*** Opening of GIVEN INFORMATION ***

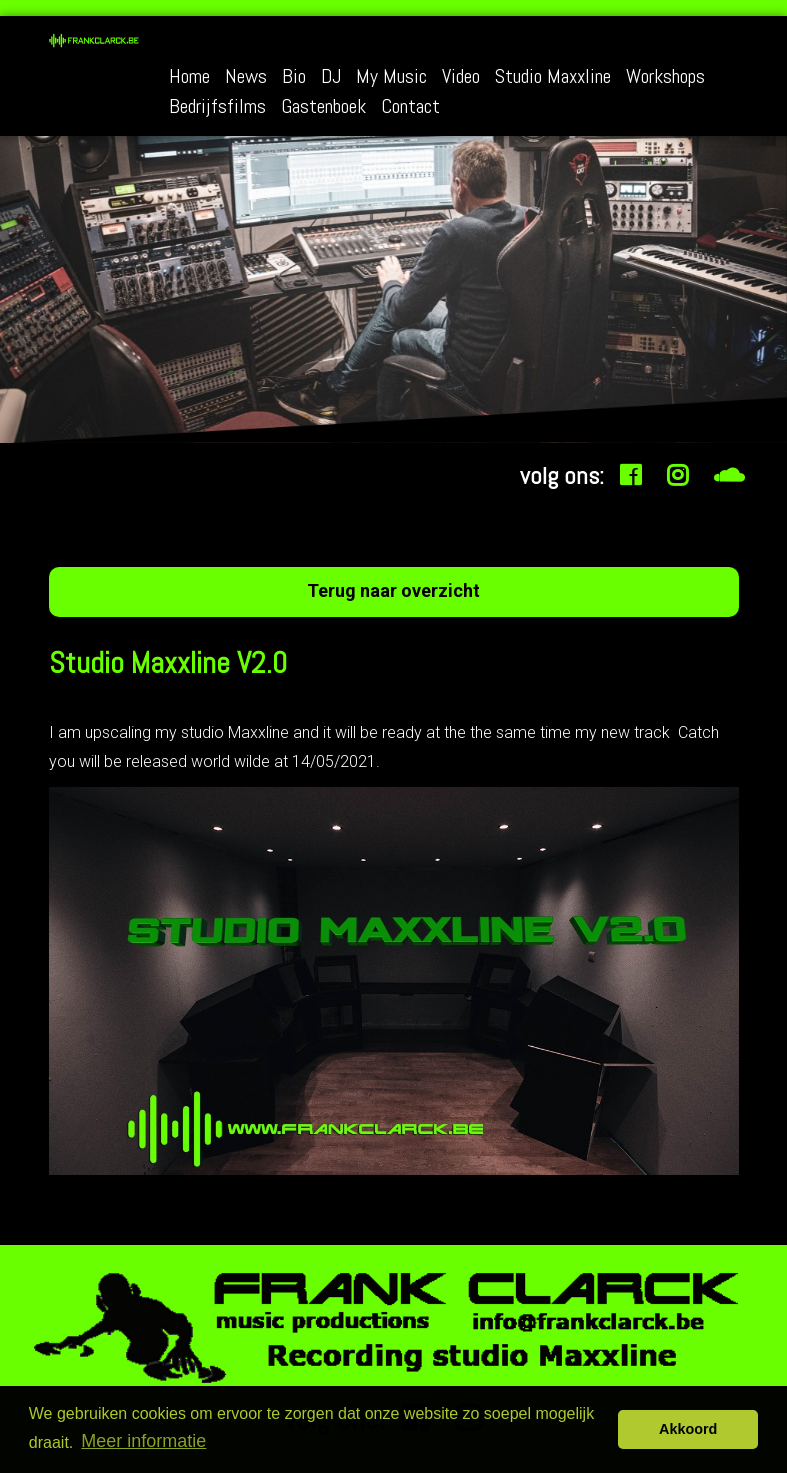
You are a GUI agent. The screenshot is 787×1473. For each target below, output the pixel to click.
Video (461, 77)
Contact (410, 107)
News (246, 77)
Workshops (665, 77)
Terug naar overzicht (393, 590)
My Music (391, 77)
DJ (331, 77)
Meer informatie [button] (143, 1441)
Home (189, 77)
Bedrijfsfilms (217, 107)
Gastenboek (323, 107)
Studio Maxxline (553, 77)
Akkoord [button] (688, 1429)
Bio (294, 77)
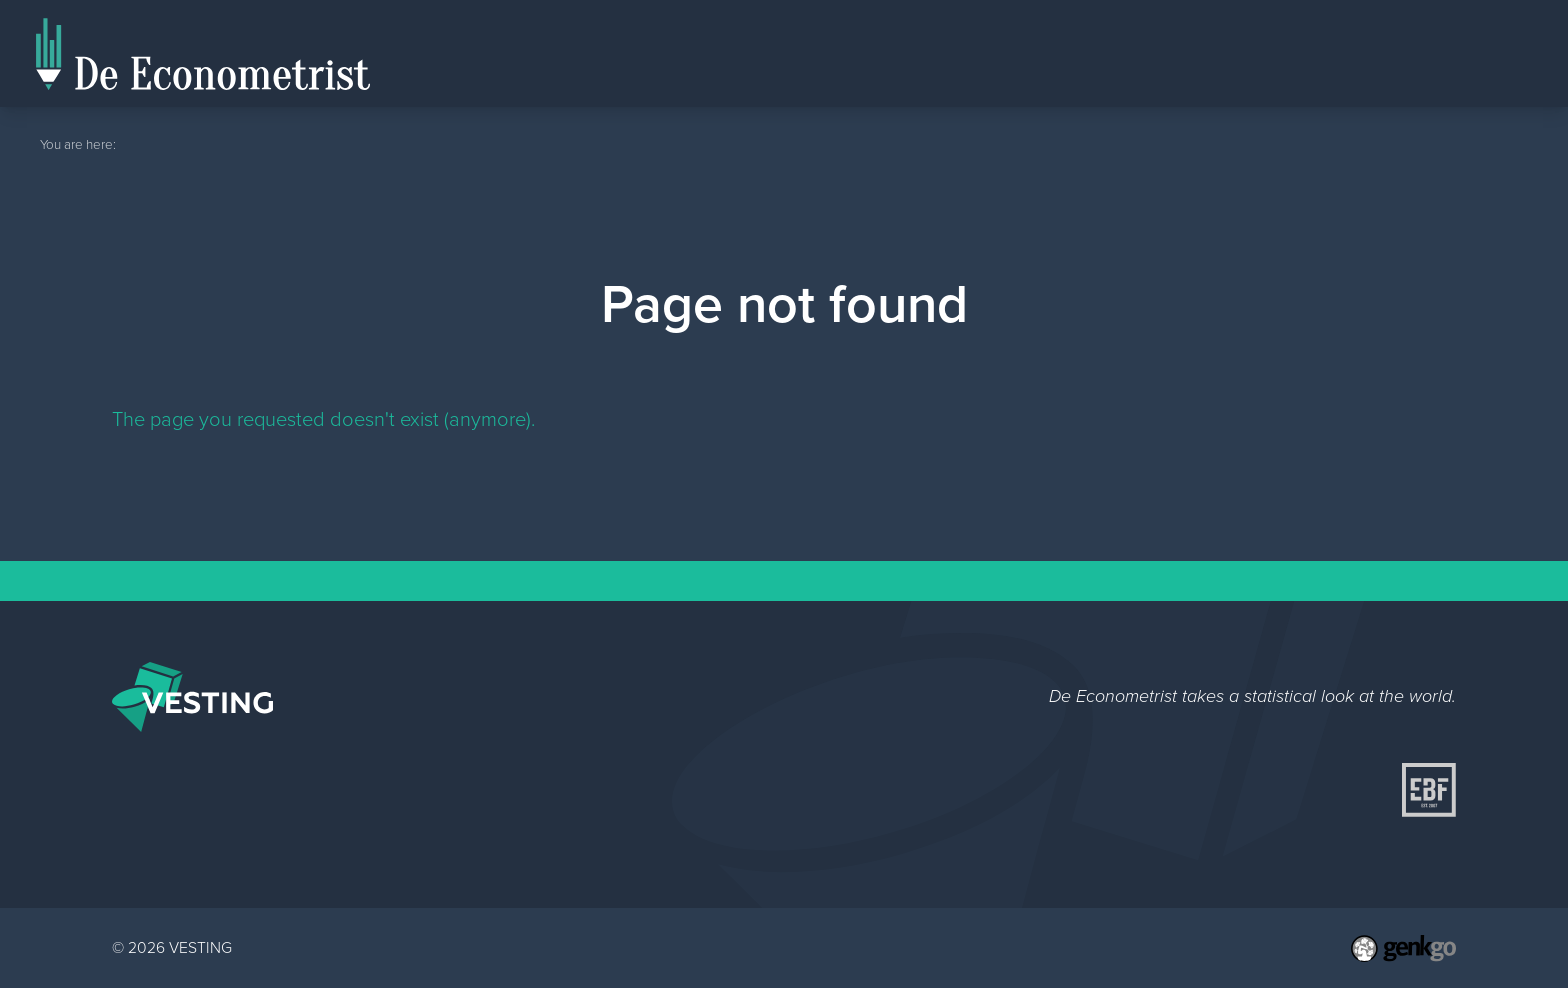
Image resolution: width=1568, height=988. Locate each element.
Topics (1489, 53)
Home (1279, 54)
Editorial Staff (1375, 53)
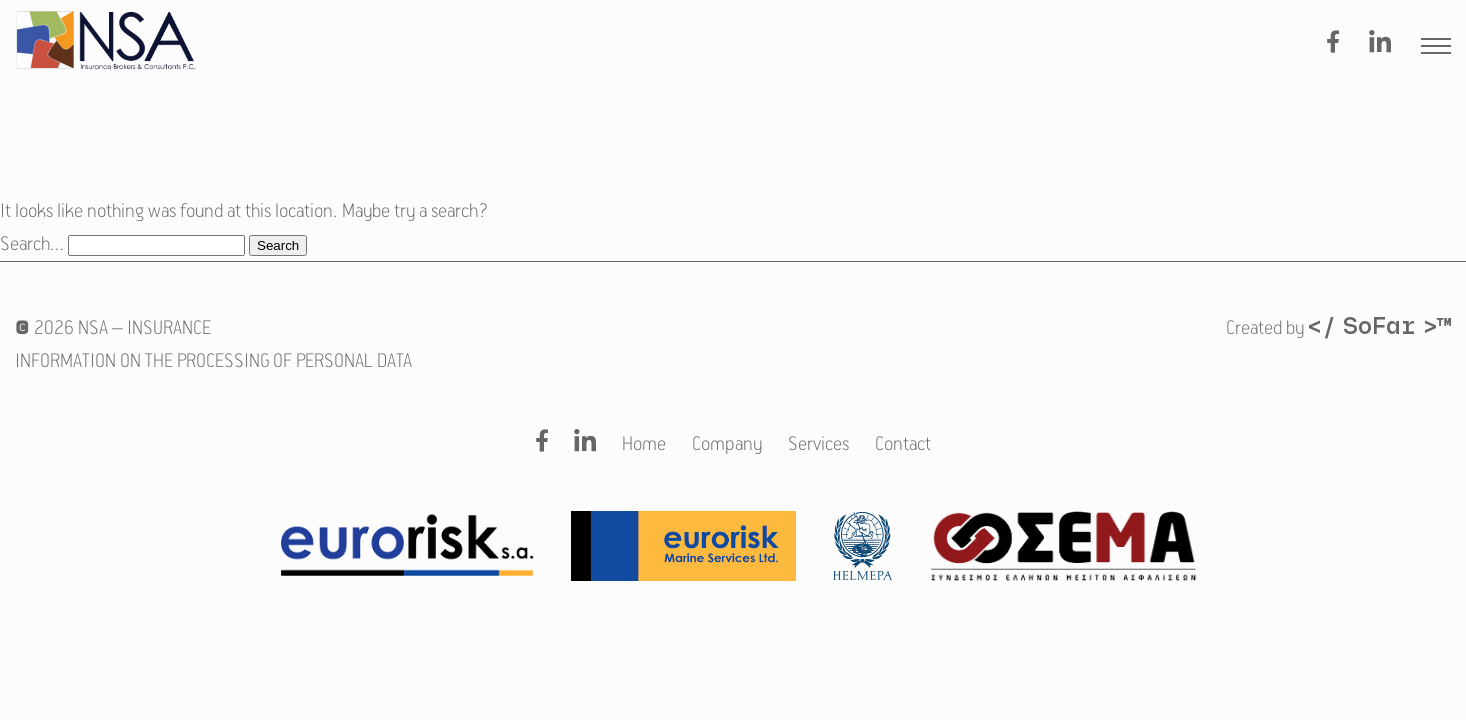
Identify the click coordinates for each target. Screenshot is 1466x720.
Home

*** Close of GIVEN INFORMATION ***
*** Opening of GIVEN INFORMATION ***

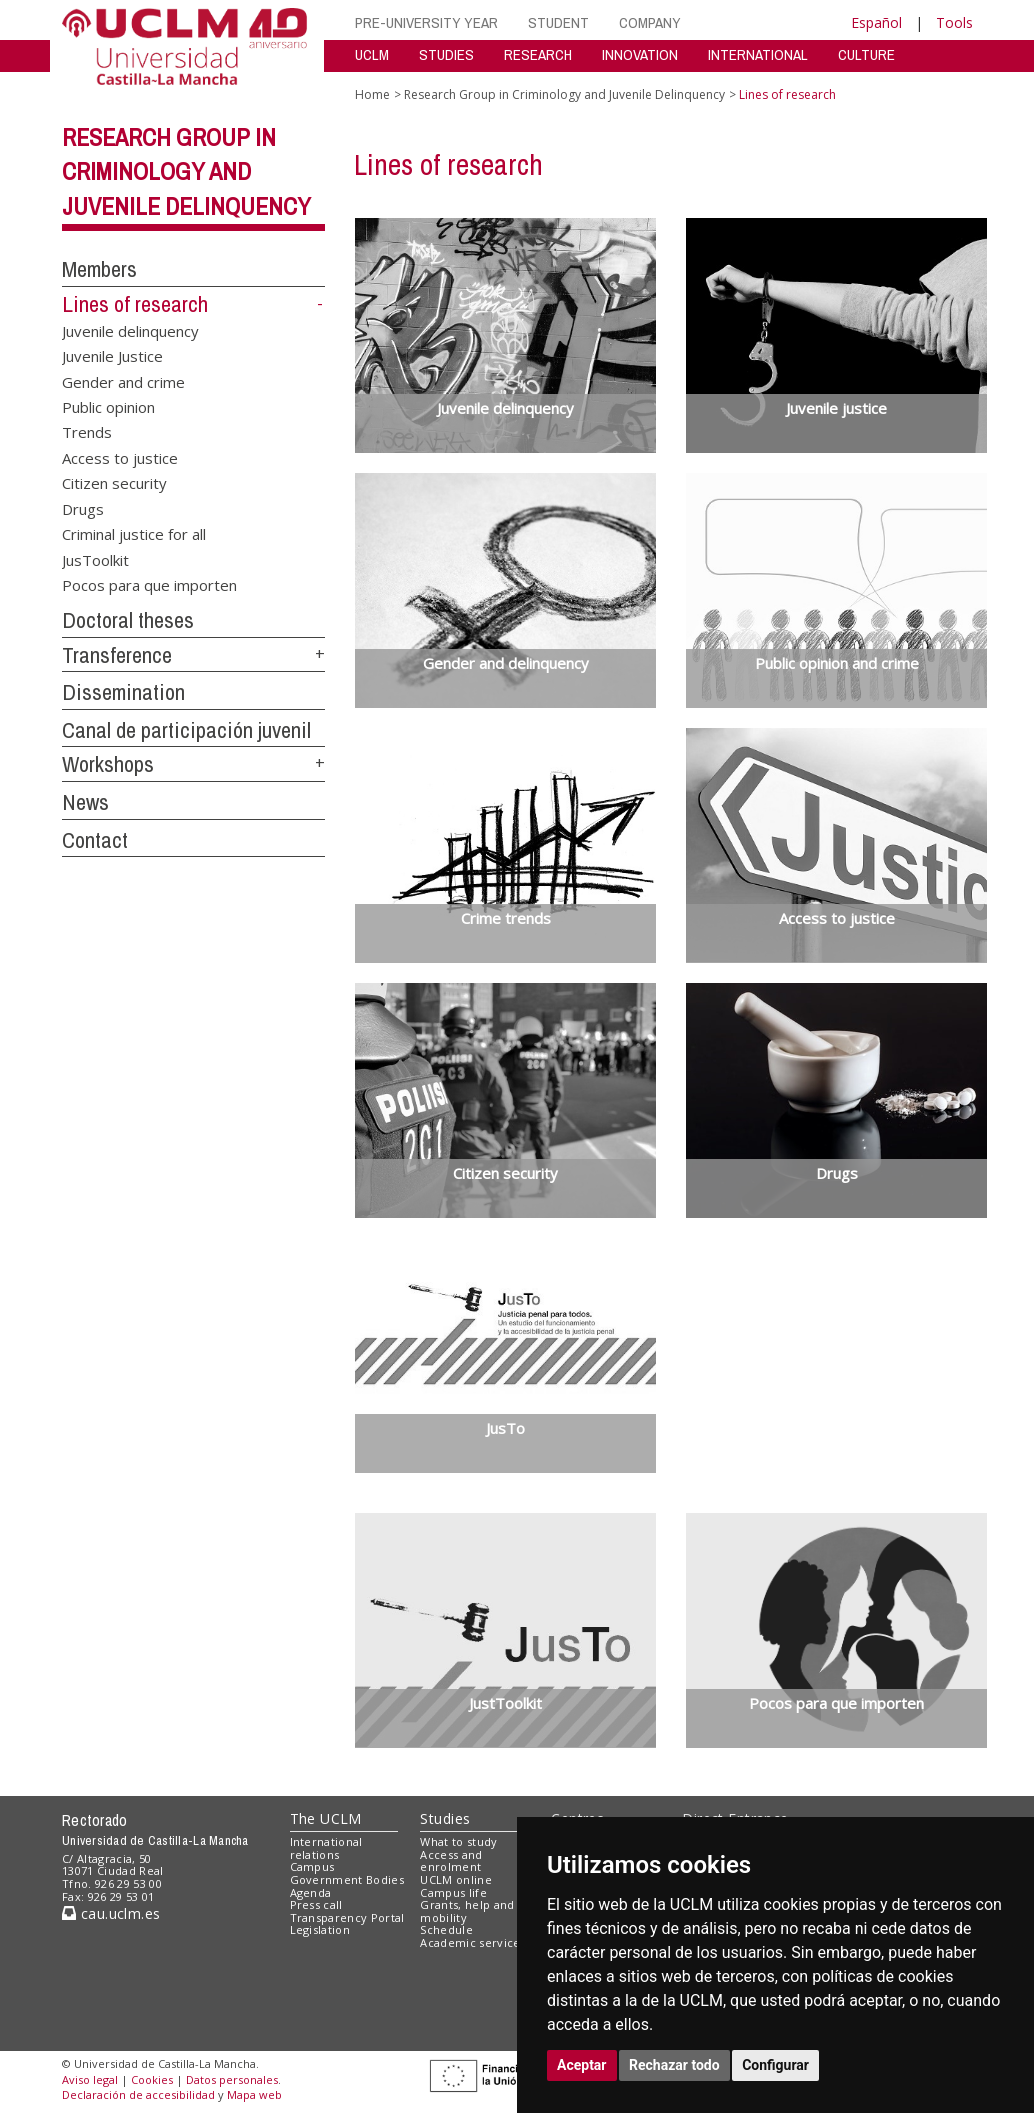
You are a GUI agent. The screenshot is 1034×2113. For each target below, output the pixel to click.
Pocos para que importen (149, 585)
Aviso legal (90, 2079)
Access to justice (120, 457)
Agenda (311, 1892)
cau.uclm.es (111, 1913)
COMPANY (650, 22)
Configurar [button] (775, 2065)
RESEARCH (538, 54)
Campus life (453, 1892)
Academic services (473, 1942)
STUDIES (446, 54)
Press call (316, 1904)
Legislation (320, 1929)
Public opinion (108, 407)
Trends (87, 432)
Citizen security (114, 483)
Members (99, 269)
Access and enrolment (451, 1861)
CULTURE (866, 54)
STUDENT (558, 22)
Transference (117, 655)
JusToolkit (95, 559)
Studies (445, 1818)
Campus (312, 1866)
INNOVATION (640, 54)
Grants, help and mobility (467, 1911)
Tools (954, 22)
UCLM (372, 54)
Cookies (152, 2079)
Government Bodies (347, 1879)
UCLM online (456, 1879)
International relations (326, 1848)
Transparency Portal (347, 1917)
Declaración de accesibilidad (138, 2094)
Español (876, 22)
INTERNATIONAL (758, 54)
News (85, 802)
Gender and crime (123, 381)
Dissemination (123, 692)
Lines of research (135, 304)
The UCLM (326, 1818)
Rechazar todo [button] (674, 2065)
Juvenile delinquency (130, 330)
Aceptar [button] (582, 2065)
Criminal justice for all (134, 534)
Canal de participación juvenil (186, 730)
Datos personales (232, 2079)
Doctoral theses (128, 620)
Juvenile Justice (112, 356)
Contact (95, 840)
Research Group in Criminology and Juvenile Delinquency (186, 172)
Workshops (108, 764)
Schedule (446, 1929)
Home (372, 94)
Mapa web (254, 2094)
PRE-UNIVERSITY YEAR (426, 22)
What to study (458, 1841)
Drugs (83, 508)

*** Close of GIVEN INFORMATION ***
*** Opening of GIVEN INFORMATION ***

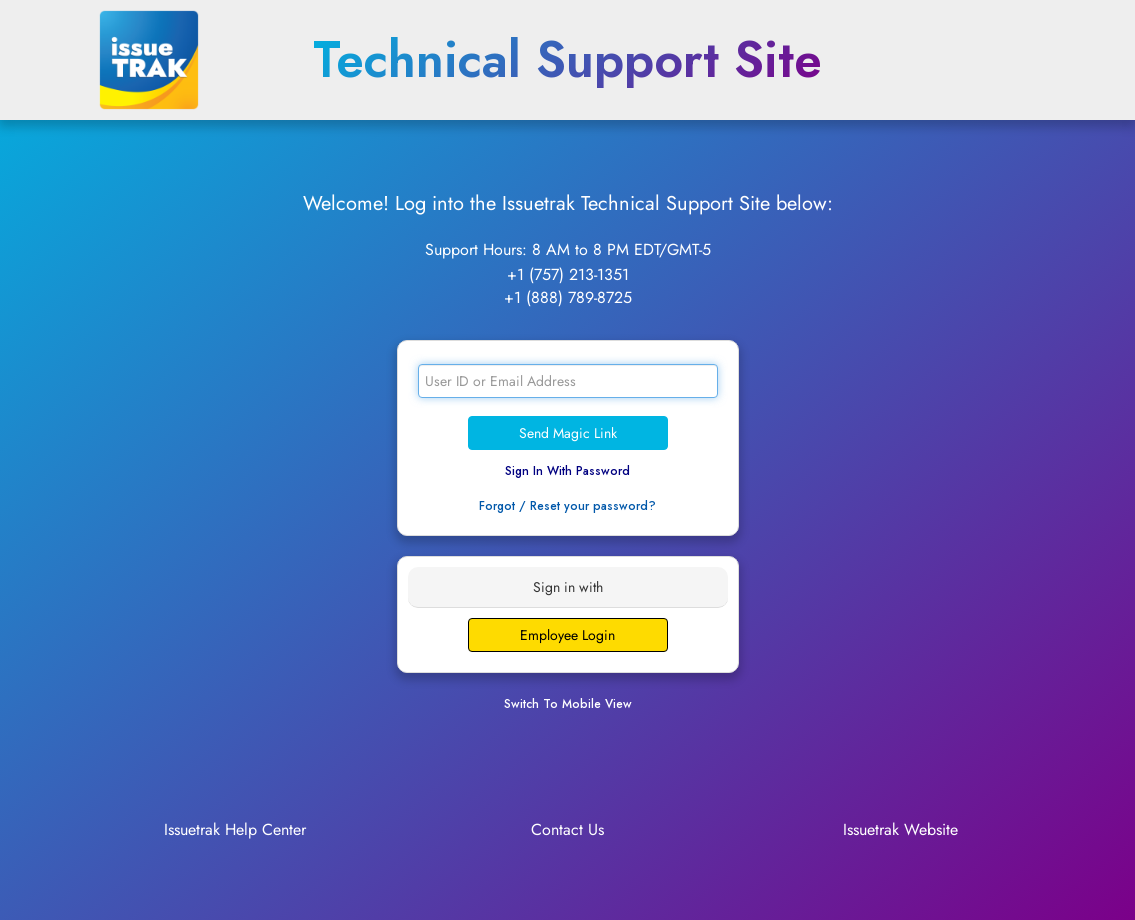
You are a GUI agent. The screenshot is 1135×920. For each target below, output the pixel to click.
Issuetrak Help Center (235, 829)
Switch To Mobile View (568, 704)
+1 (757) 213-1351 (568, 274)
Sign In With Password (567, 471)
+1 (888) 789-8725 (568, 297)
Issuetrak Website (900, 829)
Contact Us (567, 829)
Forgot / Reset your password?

*** Close of GIVEN INFORMATION ***

Would you filter the entries above and keep each line that has the word "below"?

You are a GUI agent. The screenshot is 787×1473. For each target below, output the pixel to click.
You are a GUI agent. The screenshot is 1034×2113. For each target below, output the pixel to click.
You are a GUI agent. The screenshot is 1135×920. For each target below, output the pixel to click.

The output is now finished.